『機動戦士ガンダム』知らん子ばっかり! 「トミノメモ」に見る「幻のモビルスーツ」
『機動戦士ガンダム』には打ち切りのため、本編に登場しなかった「幻のモビルスーツ」が存在します。のちにサルベージされ絵や名前はどこかで見聞きしているかもしれませんが、では元々どのような設定だったのでしょうか。
ギャンがゲルググで、ゲルググがギャンで…?
アニメのみならず、ゲームやマンガなど様々なメディアに展開されているシリーズ第一作『機動戦士ガンダム』の舞台「一年戦争」において、「幻のモビルスーツ(MS)」というと何が思い浮かぶでしょうか。
「幻」という言葉のニュアンスがやや広いので、きっと人それぞれに様々なMSが挙がることでしょう。そうしたなかでも、いわゆる「トミノメモ」関連となると、これ以上ない「幻」といえるのではないでしょうか。
ご存知のようにTVアニメ『機動戦士ガンダム』は、実は放送期間短縮の憂き目に遭っており、「全43話」で完結まで描かれているものの、当初は全52話が予定されていました。「トミノメモ」とはその、当初予定されていた52話分のシノプシス(物語の結末までを記したあらすじ)のことで、本編には登場しないキャラクターやMSの名前が見られます。
このトミノメモに記された、文字通り「幻」のMSにはどのようなものがあったのか、以下その内容に従い見ていきましょう。
※以降の記述は「トミノメモ」に則ったものであり、アニメ『機動戦士ガンダム』にて描かれた内容とは異なる部分があります。
●マ・クベ専用剣技モビルスーツ「ハクジ」
ジオン公国軍のマ・クベ大佐が特注していたMSが「ハクジ」です。「剣技モビルスーツ」と説明されていることからもわかるように、ギャンの当初の名称だったようです。富野監督によるギャンを描いたラフデザインに「やられモビルスーツ“ハクジ”マ・クベ用」と記されていることからも明らかでしょう。マ・クベはハクジでガンダムと対峙しますが、シャアの罠にかかってガンダムに敗北しました。
●『ZZ』のとは別物「ドワッジ」
マ・クベとともにホワイトベース追撃を行うバロムが乗っていたMSが「ドワッジ」です。「宇宙特攻用モビルスーツ」と説明されており、リック・ドムの原名でした。シャアの配下、ジン・ライムも搭乗しています。
ドワッジという名前は、1984年の模型企画「MS-X」に流用されて「MS-10ドワッジ」のデザインが発表されました。
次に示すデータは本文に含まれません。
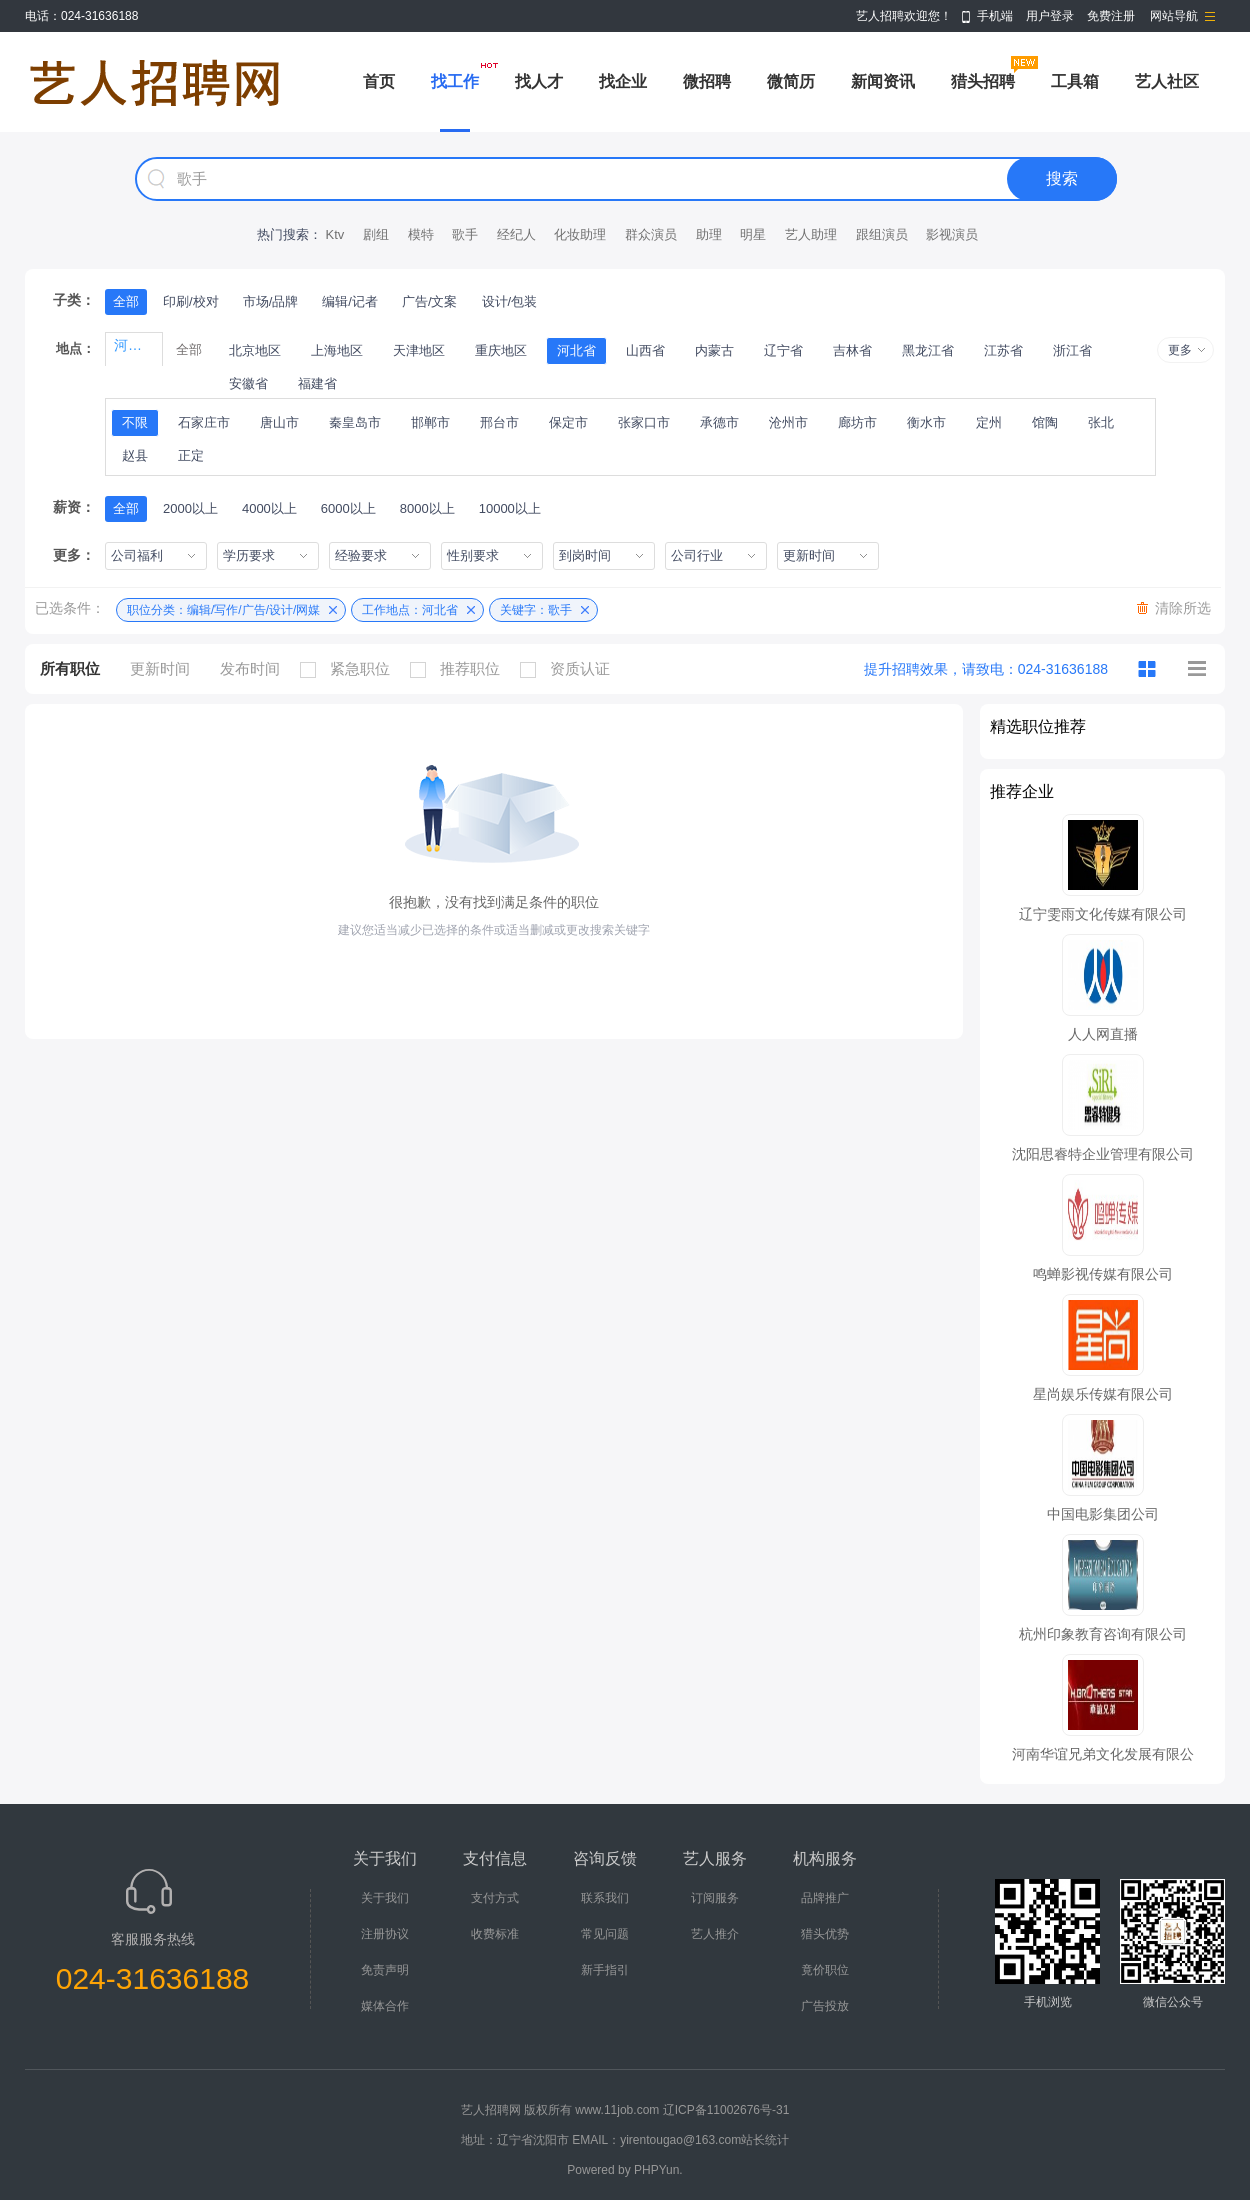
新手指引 (605, 1970)
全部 (126, 301)
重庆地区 (501, 350)
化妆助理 (580, 234)
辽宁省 (783, 350)
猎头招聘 (983, 81)
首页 (379, 81)
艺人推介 (715, 1934)
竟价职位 (825, 1970)
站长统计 (765, 2140)
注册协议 (385, 1934)
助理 (709, 234)
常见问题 (605, 1934)
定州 (989, 422)
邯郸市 (430, 422)
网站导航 (1174, 16)
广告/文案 (430, 301)
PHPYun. (658, 2170)
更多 (1180, 350)
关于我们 (385, 1898)
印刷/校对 (191, 301)
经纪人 (516, 234)
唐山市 (279, 422)
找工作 (455, 81)
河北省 (576, 350)
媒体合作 (385, 2006)
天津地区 (419, 350)
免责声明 (385, 1970)
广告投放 (825, 2006)
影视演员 (952, 234)
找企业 (623, 81)
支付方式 (495, 1898)
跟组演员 (882, 234)
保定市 (568, 422)
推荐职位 (460, 669)
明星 (753, 234)
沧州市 (788, 422)
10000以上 (510, 508)
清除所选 (1183, 608)
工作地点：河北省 (410, 610)
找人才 (539, 81)
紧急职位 (350, 669)
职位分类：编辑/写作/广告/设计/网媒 (223, 610)
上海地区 (337, 350)
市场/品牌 (271, 301)
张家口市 (644, 422)
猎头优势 (825, 1934)
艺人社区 (1167, 81)
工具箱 (1075, 81)
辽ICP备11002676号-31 (726, 2110)
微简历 (791, 81)
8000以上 (427, 508)
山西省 (645, 350)
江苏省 (1003, 350)
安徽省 (248, 383)
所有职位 (70, 668)
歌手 (465, 234)
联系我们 (605, 1898)
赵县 (135, 455)
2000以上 (190, 508)
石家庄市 (204, 422)
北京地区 (255, 350)
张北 (1101, 422)
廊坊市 (857, 422)
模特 (421, 234)
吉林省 (852, 350)
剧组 (376, 234)
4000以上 (269, 508)
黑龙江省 (928, 350)
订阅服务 (715, 1898)
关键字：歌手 (536, 610)
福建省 (317, 383)
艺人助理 (811, 234)
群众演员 (651, 234)
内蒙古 (714, 350)
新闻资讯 (883, 81)
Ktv (334, 234)
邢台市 (499, 422)
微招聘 (707, 81)
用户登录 (1050, 16)
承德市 (719, 422)
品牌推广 (825, 1898)
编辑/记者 (350, 301)
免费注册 (1111, 16)
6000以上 (348, 508)
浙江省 (1072, 350)
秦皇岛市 (355, 422)
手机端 (995, 16)
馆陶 (1045, 422)
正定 (191, 455)
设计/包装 (510, 301)
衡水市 (926, 422)
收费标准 (495, 1934)
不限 (135, 422)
この「MS-X」は未キット化のまま終了するも、『機動戦士ガンダムZZ』に「MS-09Gドワッジ」が登場します。ところがこちらは、デザインも異なるまったく別のMSでした。両者の混同を避けるために、元々のMS-10ドワッジは「ペズン・ドワッジ」と呼ばれることになりました。
●ニュータイプ用MS「ゲルググ」
「ゲルググ」といえばシャアの愛機というイメージが強いでしょう。しかしトミノメモに登場する「ゲルググ」は、木星帰りのニュータイプ、シャリア・ブルが乗るMSにつけられた名前でした。シャリア・ブルは、ジオン公国軍総帥ギレンに与えられたゲルググでガンダムと戦いますが、敗北してしまいます。
ギレンの妹で軍司令を務めるキシリアのニュータイプ部隊に属するダルタンもゲルググに搭乗しています。どうやらモビルアーマー、ブラウ・ブロのような、ニュータイプに特化したMSが想定されていたようです。
●重火砲タイプMS「ギャン」!?
サイド5のテキサスコロニーでシャアが乗るのは、重火砲タイプのMS「ギャン」です。ガンダムと戦いますが負けてしまいます。ゲルググの原名と考えられます。
●恐怖の「山越えハンマー」って…? 「ガッシャ」
「ガッシャ」は、キシリアが「勇将」の異名を持つダルに与えたMSです。「山越えハンマー」という恐るべき武器を持っており、隕石浮遊帯でホワイトベースと交戦。ガンタンクで出撃したセイラを苦しめましたが、ガンダムに倒されました。
後に「MS-X」では「MS-13ガッシャ」として登場し、デザイン画も作成されています。ただし、山越えハンマーはデザインされていませんでした。ガンダムハンマーをもっと凶悪にしたものを想像していましたが、棘のついた鉄球を打ち出すハンマーガンが正体でした。
『機動戦士ガンダムZZ』には、ガッシャの設計思想を受け継いだMS、ズサが登場します。また、マンガ『機動戦士VS伝説巨神 逆襲のギガンティス』には、ガッシャの後継機ドガッシャが登場しました。